*Brief*: In the records below, find the line with "Identify the click", then copy each line exactly until you have copied the line with "December 2021 (507, 1140)". Leave any picture out.

*Provided data*:

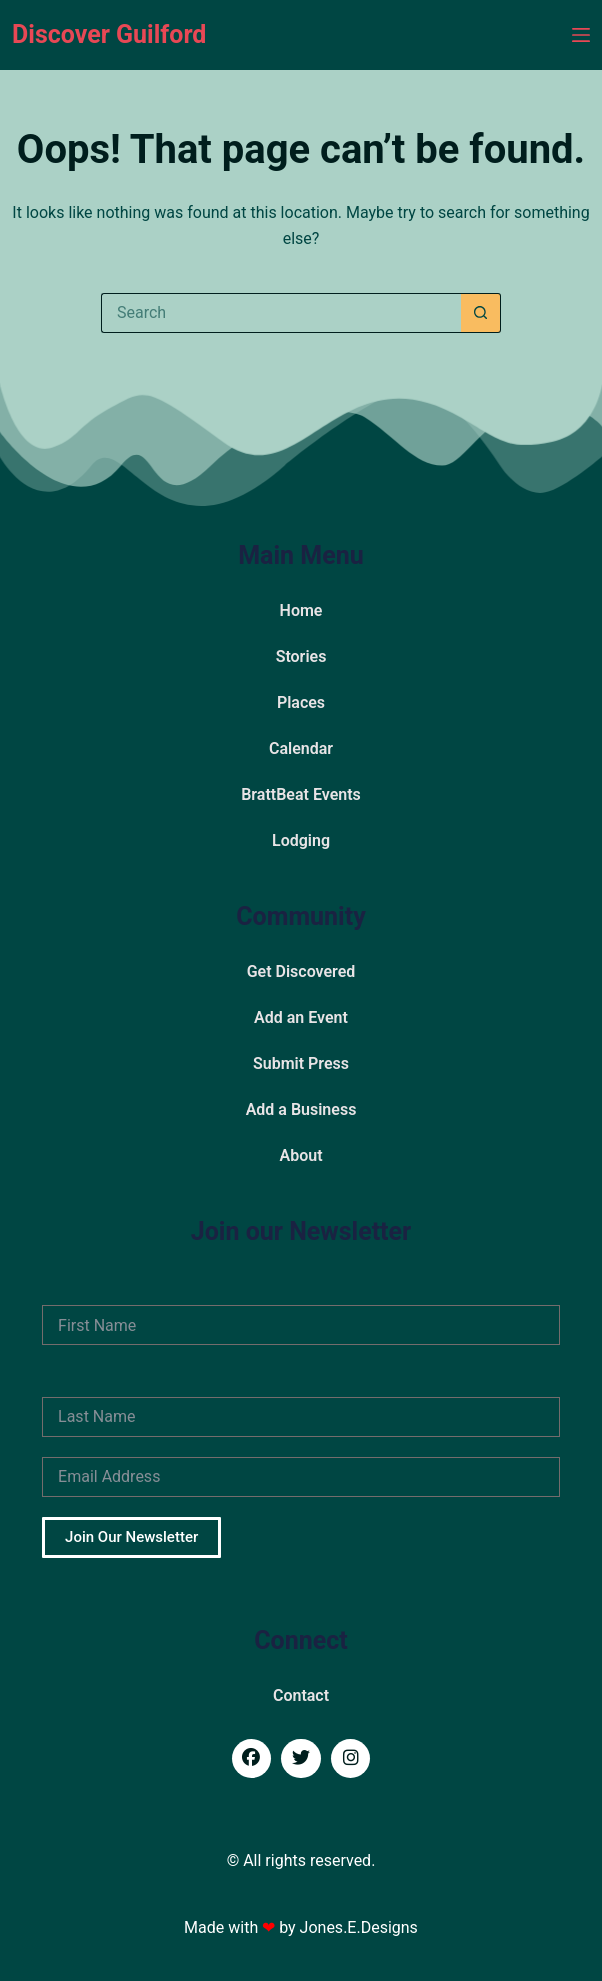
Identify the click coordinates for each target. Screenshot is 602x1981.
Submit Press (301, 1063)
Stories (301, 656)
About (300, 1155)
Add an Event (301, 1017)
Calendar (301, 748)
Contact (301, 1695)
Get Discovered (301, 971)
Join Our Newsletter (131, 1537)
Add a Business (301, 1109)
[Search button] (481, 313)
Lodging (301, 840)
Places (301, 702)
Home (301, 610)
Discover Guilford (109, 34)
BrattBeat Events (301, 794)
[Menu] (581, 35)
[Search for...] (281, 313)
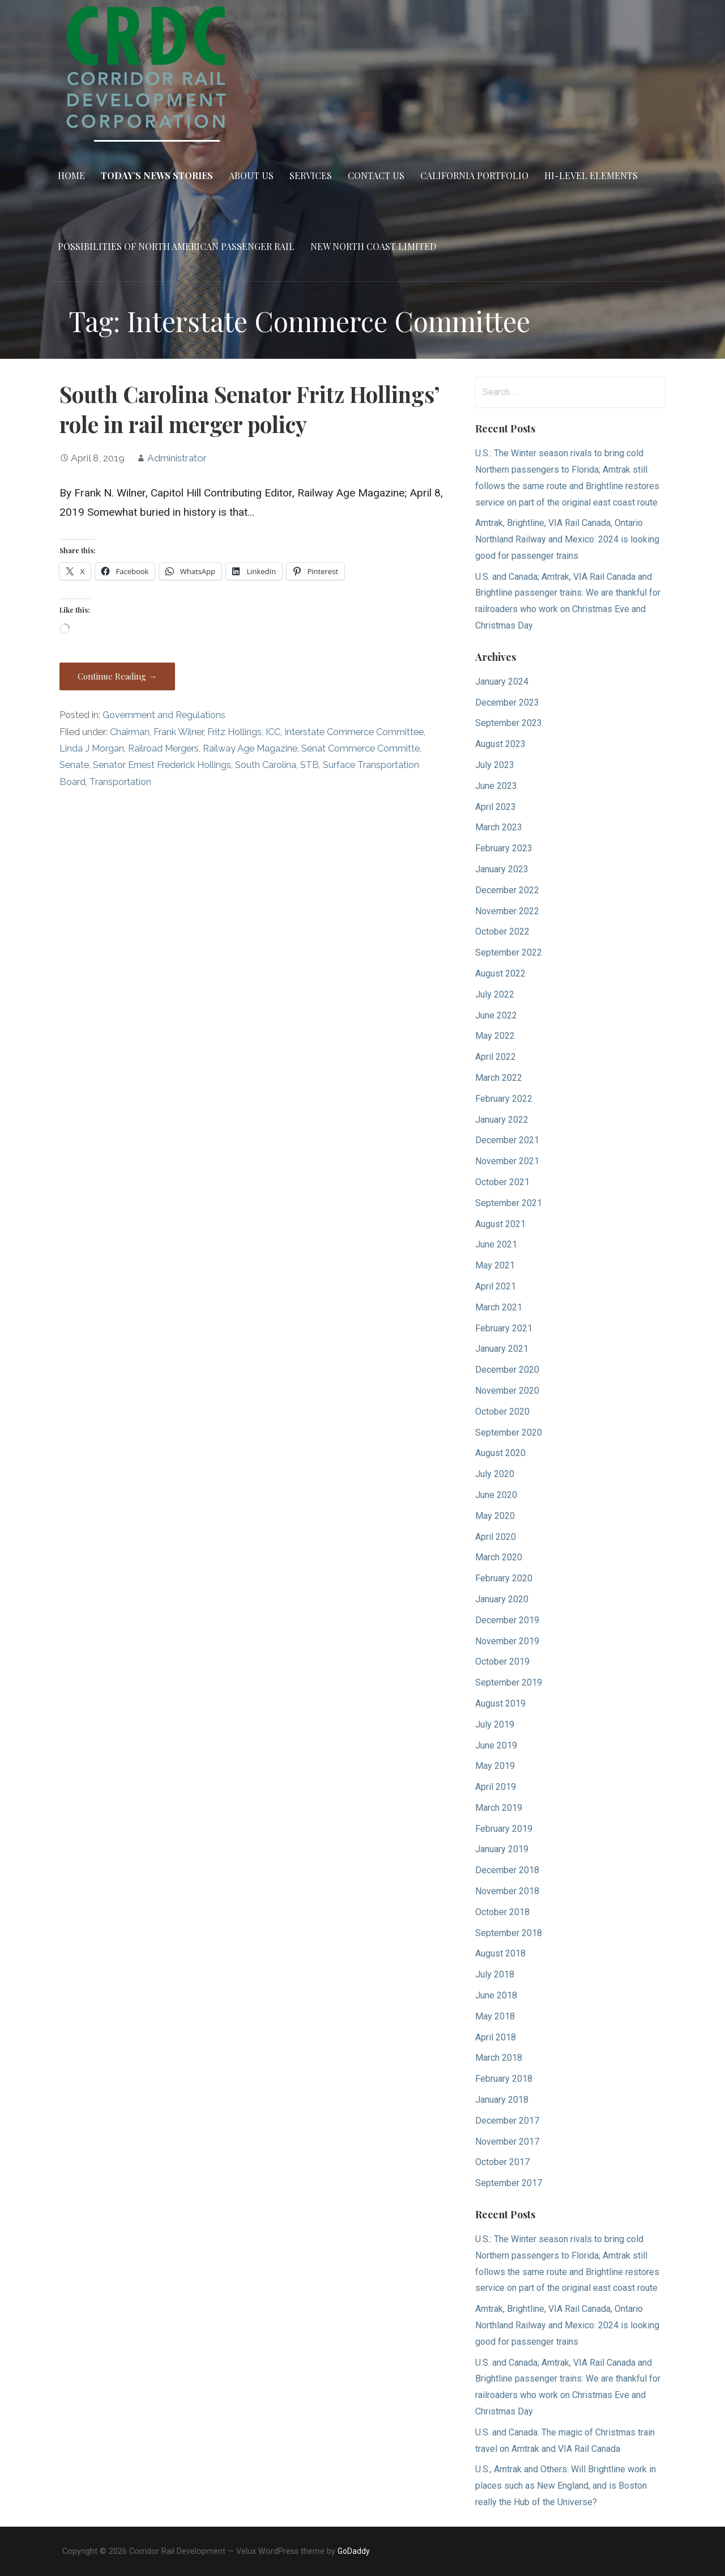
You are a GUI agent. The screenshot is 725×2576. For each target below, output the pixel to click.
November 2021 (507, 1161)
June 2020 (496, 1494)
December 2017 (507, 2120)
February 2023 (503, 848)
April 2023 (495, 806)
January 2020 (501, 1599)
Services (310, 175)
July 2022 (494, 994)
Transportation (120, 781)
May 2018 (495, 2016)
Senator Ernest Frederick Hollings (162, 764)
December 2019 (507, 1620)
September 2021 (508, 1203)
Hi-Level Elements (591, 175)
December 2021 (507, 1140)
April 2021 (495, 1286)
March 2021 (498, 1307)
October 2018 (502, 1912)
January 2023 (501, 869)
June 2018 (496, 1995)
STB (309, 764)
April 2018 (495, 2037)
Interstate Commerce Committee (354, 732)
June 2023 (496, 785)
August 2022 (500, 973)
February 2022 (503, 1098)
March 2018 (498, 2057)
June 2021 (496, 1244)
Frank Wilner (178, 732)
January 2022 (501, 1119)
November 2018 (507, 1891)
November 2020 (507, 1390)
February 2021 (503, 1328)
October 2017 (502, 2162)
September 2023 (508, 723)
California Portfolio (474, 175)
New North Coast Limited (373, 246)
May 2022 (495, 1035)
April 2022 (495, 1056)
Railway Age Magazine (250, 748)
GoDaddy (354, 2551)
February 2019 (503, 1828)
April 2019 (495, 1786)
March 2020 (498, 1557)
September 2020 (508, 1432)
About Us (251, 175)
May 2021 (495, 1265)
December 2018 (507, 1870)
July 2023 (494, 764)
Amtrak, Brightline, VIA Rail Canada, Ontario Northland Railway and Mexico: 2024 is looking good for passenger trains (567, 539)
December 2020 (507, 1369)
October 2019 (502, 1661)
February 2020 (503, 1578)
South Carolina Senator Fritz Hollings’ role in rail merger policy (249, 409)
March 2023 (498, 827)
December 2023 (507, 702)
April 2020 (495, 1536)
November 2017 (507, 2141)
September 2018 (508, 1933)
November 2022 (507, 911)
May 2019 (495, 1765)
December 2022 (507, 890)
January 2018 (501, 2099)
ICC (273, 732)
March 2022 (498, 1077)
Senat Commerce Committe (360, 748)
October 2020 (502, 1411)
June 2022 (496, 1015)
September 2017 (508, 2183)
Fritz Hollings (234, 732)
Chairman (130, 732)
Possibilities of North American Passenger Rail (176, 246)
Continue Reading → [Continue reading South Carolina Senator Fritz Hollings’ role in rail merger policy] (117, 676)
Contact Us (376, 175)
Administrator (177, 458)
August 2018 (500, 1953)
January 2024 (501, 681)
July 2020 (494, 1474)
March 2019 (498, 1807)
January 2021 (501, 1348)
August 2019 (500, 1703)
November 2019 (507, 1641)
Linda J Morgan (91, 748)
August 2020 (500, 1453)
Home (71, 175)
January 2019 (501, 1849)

---

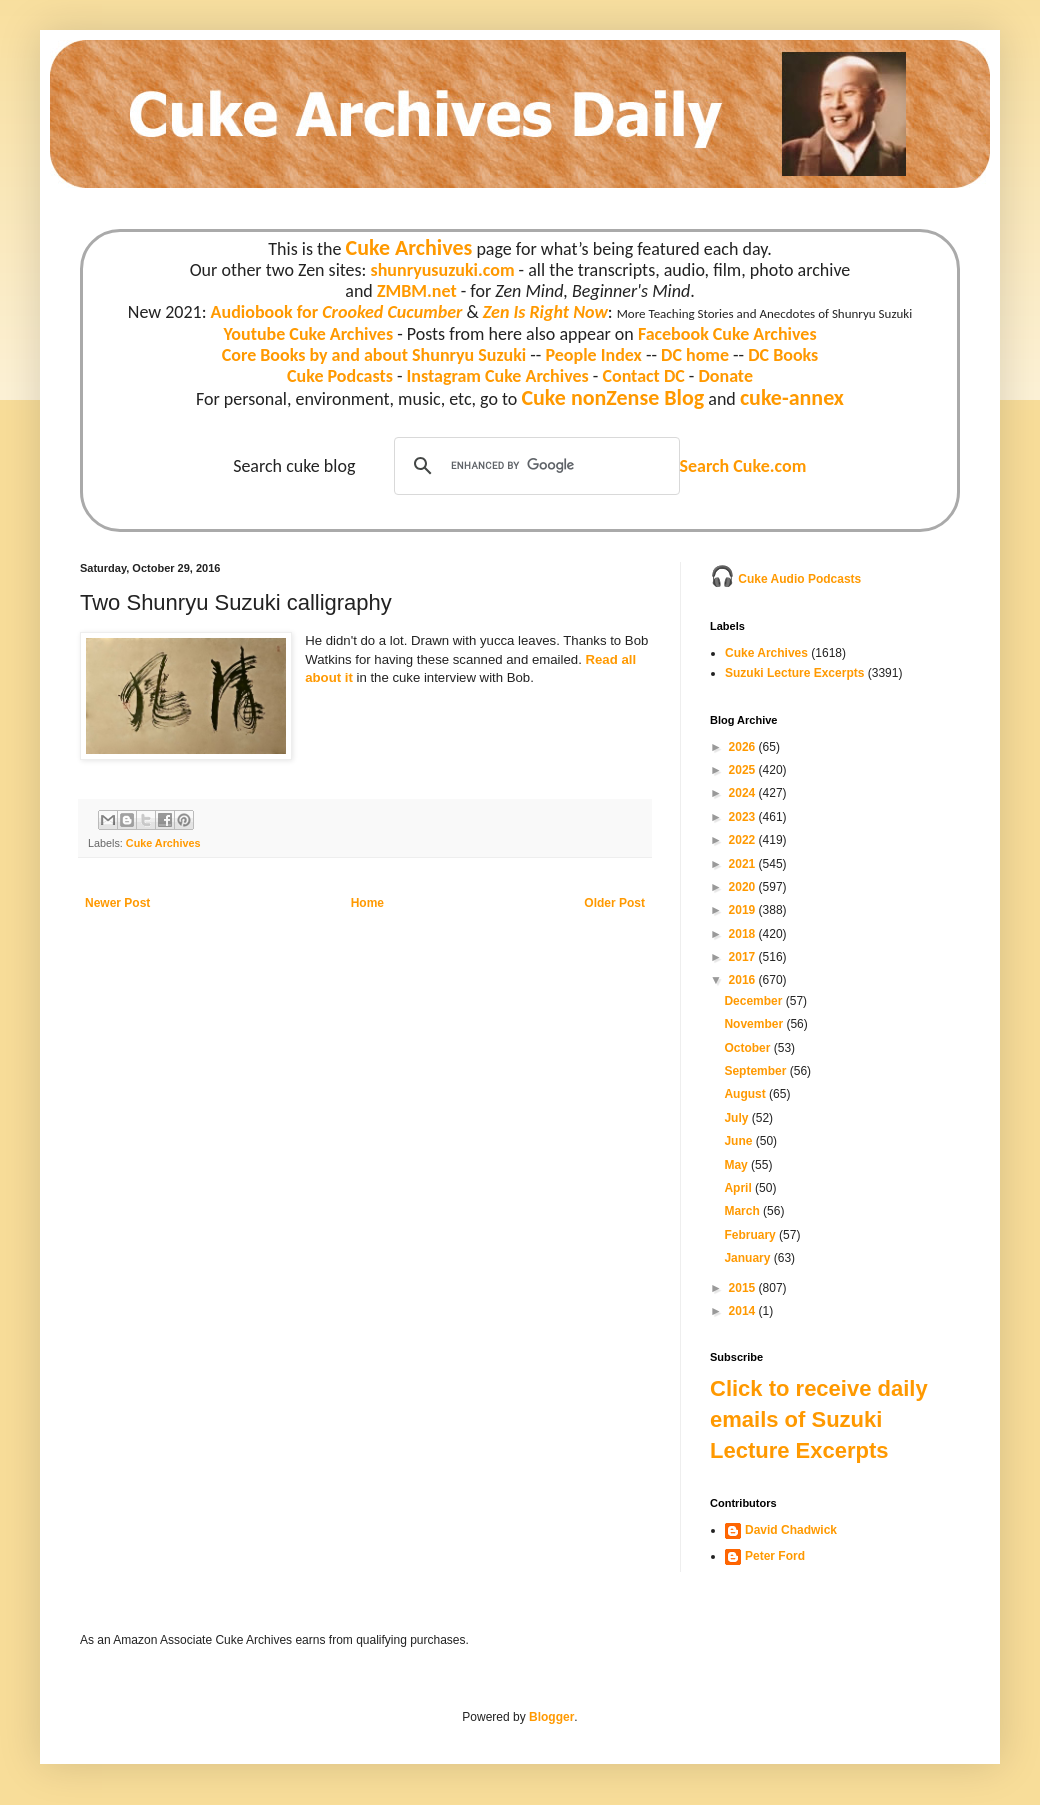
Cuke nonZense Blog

*Response to this exercise*:
Identify the click coordinates for each target. Screenshot is 602x1981.
Submit Press (301, 1063)
Stories (301, 656)
About (300, 1155)
Add an Event (301, 1017)
Calendar (301, 748)
Contact (301, 1695)
Get Discovered (301, 971)
Join Our Newsletter (131, 1537)
Add a Business (301, 1109)
[Search button] (481, 313)
Lodging (301, 840)
Places (301, 702)
Home (301, 610)
Discover Guilford (109, 34)
BrattBeat Events (301, 794)
[Menu] (581, 35)
[Search for...] (281, 313)
You are a GUI agent. The screenshot is 725×2576. For each target below, output the pixel to click.
November 2021 (507, 1161)
June 2020 (496, 1494)
December 2017 (507, 2120)
February 2023 (503, 848)
April 2023 (495, 806)
January 2020 (501, 1599)
Services (310, 175)
July 2022 (494, 994)
Transportation (120, 781)
May 2018 (495, 2016)
Senator Ernest Frederick Hollings (162, 764)
December 2019 (507, 1620)
September 2021 (508, 1203)
Hi-Level Elements (591, 175)
December 2021 (507, 1140)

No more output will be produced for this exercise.